• _AIM OF THE EXERCISE_: In your copy, reproduce the entries exactly as they are, minus the images.

• _INPUT_:
>>>>

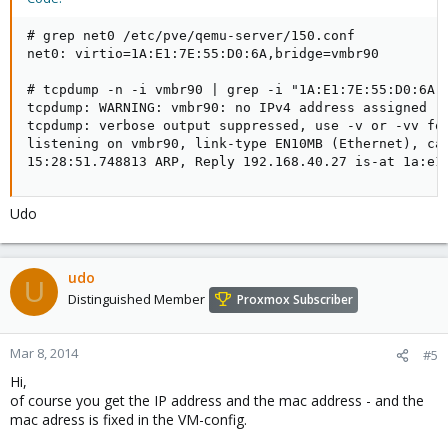
# grep net0 /etc/pve/qemu-server/150.conf 

net0: virtio=1A:E1:7E:55:D0:6A,bridge=vmbr90

# tcpdump -n -i vmbr90 | grep -i "1A:E1:7E:55:D0:6A"

tcpdump: WARNING: vmbr90: no IPv4 address assigned

tcpdump: verbose output suppressed, use -v or -vv for
listening on vmbr90, link-type EN10MB (Ethernet), cap
15:28:51.748813 ARP, Reply 192.168.40.27 is-at 1a:e1
Udo
udo
U
Distinguished Member
Proxmox Subscriber
Mar 8, 2014
#5
Hi,
of course you get the IP address and the mac address - and the
mac adress is fixed in the VM-config.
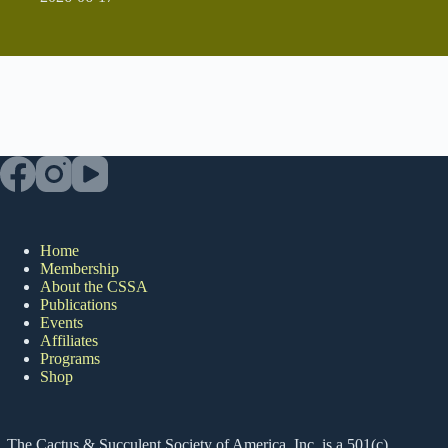
Home
Membership
About the CSSA
Publications
Events
Affiliates
Programs
Shop
The Cactus & Succulent Society of America, Inc. is a 501(c)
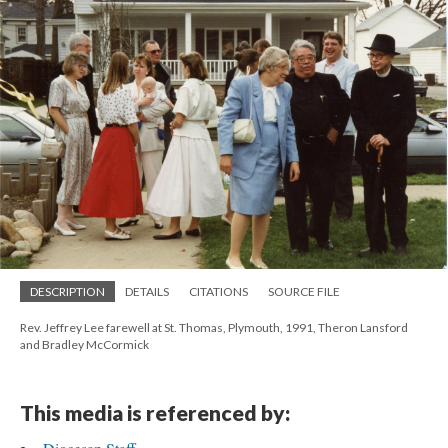
DESCRIPTION
DETAILS
CITATIONS
SOURCE FILE
Rev. Jeffrey Lee farewell at St. Thomas, Plymouth, 1991, Theron Lansford
and Bradley McCormick
This media is referenced by:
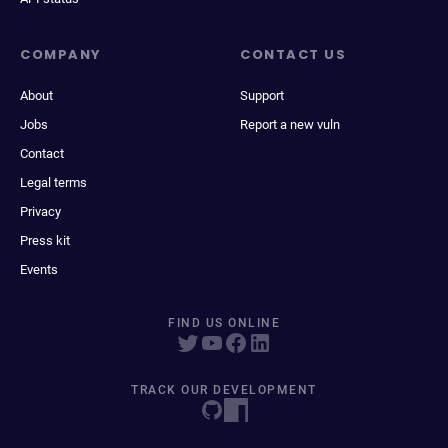
COMPANY
CONTACT US
About
Support
Jobs
Report a new vuln
Contact
Legal terms
Privacy
Press kit
Events
FIND US ONLINE
TRACK OUR DEVELOPMENT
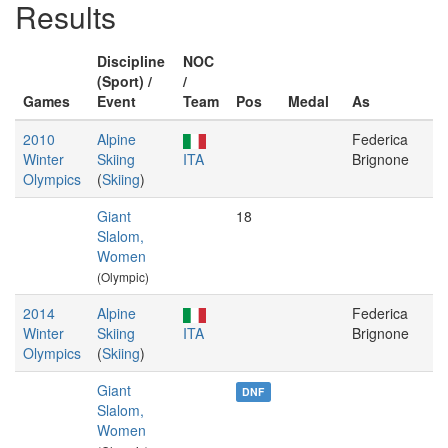
Results
Discipline
NOC
(Sport) /
/
Games
Event
Team
Pos
Medal
As
2010
Alpine
Federica
Winter
Skiing
ITA
Brignone
Olympics
(
Skiing
)
Giant
18
Slalom,
Women
(Olympic)
2014
Alpine
Federica
Winter
Skiing
ITA
Brignone
Olympics
(
Skiing
)
Giant
DNF
Slalom,
Women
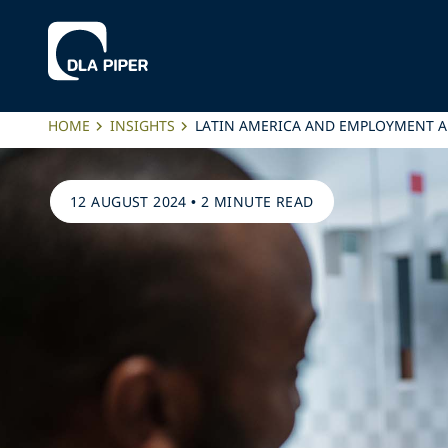
HOME
INSIGHTS
LATIN AMERICA AND EMPLOYMENT AL
12 AUGUST 2024
•
2 MINUTE READ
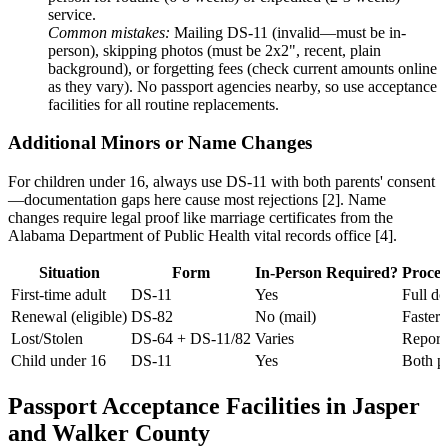
service.
Common mistakes:
Mailing DS-11 (invalid—must be in-
person), skipping photos (must be 2x2", recent, plain
background), or forgetting fees (check current amounts online
as they vary). No passport agencies nearby, so use acceptance
facilities for all routine replacements.
Additional Minors or Name Changes
For children under 16, always use DS-11 with both parents' consent
—documentation gaps here cause most rejections [2]. Name
changes require legal proof like marriage certificates from the
Alabama Department of Public Health vital records office [4].
Situation
Form
In-Person Required?
Proces
First-time adult
DS-11
Yes
Full d
Renewal (eligible)
DS-82
No (mail)
Faster 
Lost/Stolen
DS-64 + DS-11/82
Varies
Report 
Child under 16
DS-11
Yes
Both p
Passport Acceptance Facilities in Jasper
and Walker County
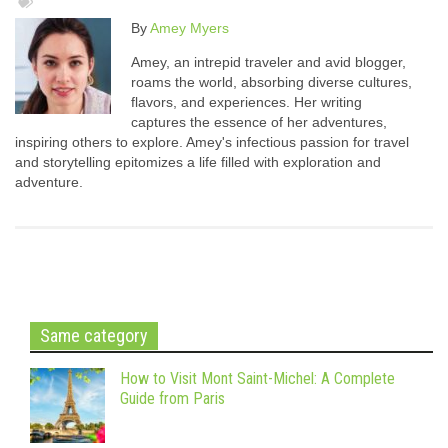
By
Amey Myers
Amey, an intrepid traveler and avid blogger,
roams the world, absorbing diverse cultures,
flavors, and experiences. Her writing
captures the essence of her adventures,
inspiring others to explore. Amey's infectious passion for travel
and storytelling epitomizes a life filled with exploration and
adventure.
Same category
How to Visit Mont Saint-Michel: A Complete
Guide from Paris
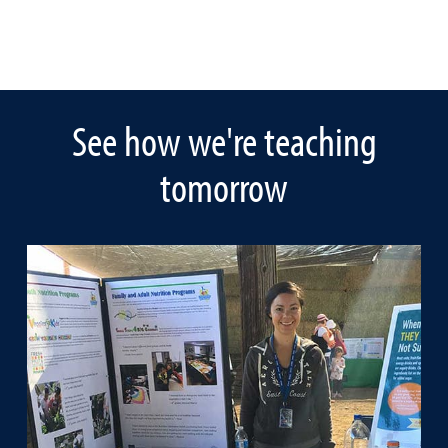
See how we're teaching
tomorrow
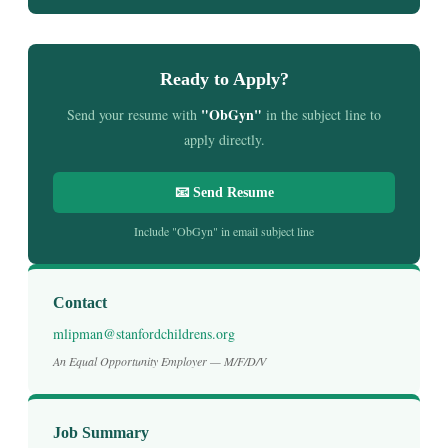
Ready to Apply?
"ObGyn"
Send your resume with
in the subject line to
apply directly.
📧 Send Resume
Include "ObGyn" in email subject line
Contact
mlipman@stanfordchildrens.org
An Equal Opportunity Employer — M/F/D/V
Job Summary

<<<<

• _SOLUTION TO THIS TASK_:
# grep net0 /etc/pve/qemu-server/150.conf 

net0: virtio=1A:E1:7E:55:D0:6A,bridge=vmbr90

# tcpdump -n -i vmbr90 | grep -i "1A:E1:7E:55:D0:6A"

tcpdump: WARNING: vmbr90: no IPv4 address assigned

tcpdump: verbose output suppressed, use -v or -vv for
listening on vmbr90, link-type EN10MB (Ethernet), cap
15:28:51.748813 ARP, Reply 192.168.40.27 is-at 1a:e1
Udo
udo
U
Distinguished Member
Proxmox Subscriber
Mar 8, 2014
#5
Hi,
of course you get the IP address and the mac address - and the
mac adress is fixed in the VM-config.
Home
Membership
About the CSSA
Publications
Events
Affiliates
Programs
Shop
The Cactus & Succulent Society of America, Inc. is a 501(c)
DESCRIPTION
DETAILS
CITATIONS
SOURCE FILE
Rev. Jeffrey Lee farewell at St. Thomas, Plymouth, 1991, Theron Lansford
and Bradley McCormick
This media is referenced by:
COMPANY
CONTACT US
About
Support
Jobs
Report a new vuln
Contact
Legal terms
Privacy
Press kit
Events
FIND US ONLINE
TRACK OUR DEVELOPMENT
Results
Discipline
NOC
(Sport) /
/
Games
Event
Team
Pos
Medal
As
2010
Alpine
Federica
Winter
Skiing
ITA
Brignone
Olympics
(
Skiing
)
Giant
18
Slalom,
Women
(Olympic)
2014
Alpine
Federica
Winter
Skiing
ITA
Brignone
Olympics
(
Skiing
)
Giant
DNF
Slalom,
Women
HOME
INSIGHTS
LATIN AMERICA AND EMPLOYMENT AL
12 AUGUST 2024
•
2 MINUTE READ
service.
Common mistakes:
Mailing DS-11 (invalid—must be in-
person), skipping photos (must be 2x2", recent, plain
background), or forgetting fees (check current amounts online
as they vary). No passport agencies nearby, so use acceptance
facilities for all routine replacements.
Additional Minors or Name Changes
For children under 16, always use DS-11 with both parents' consent
—documentation gaps here cause most rejections [2]. Name
changes require legal proof like marriage certificates from the
Alabama Department of Public Health vital records office [4].
Situation
Form
In-Person Required?
Proces
First-time adult
DS-11
Yes
Full d
Renewal (eligible)
DS-82
No (mail)
Faster 
Lost/Stolen
DS-64 + DS-11/82
Varies
Report 
Child under 16
DS-11
Yes
Both p
Passport Acceptance Facilities in Jasper
and Walker County
By
Amey Myers
Amey, an intrepid traveler and avid blogger,
roams the world, absorbing diverse cultures,
flavors, and experiences. Her writing
captures the essence of her adventures,
inspiring others to explore. Amey's infectious passion for travel
and storytelling epitomizes a life filled with exploration and
adventure.
Same category
How to Visit Mont Saint-Michel: A Complete
Guide from Paris
See how we're teaching
tomorrow
Ready to Apply?
"ObGyn"
Send your resume with
in the subject line to
apply directly.
📧 Send Resume
Include "ObGyn" in email subject line
Contact
mlipman@stanfordchildrens.org
An Equal Opportunity Employer — M/F/D/V
Job Summary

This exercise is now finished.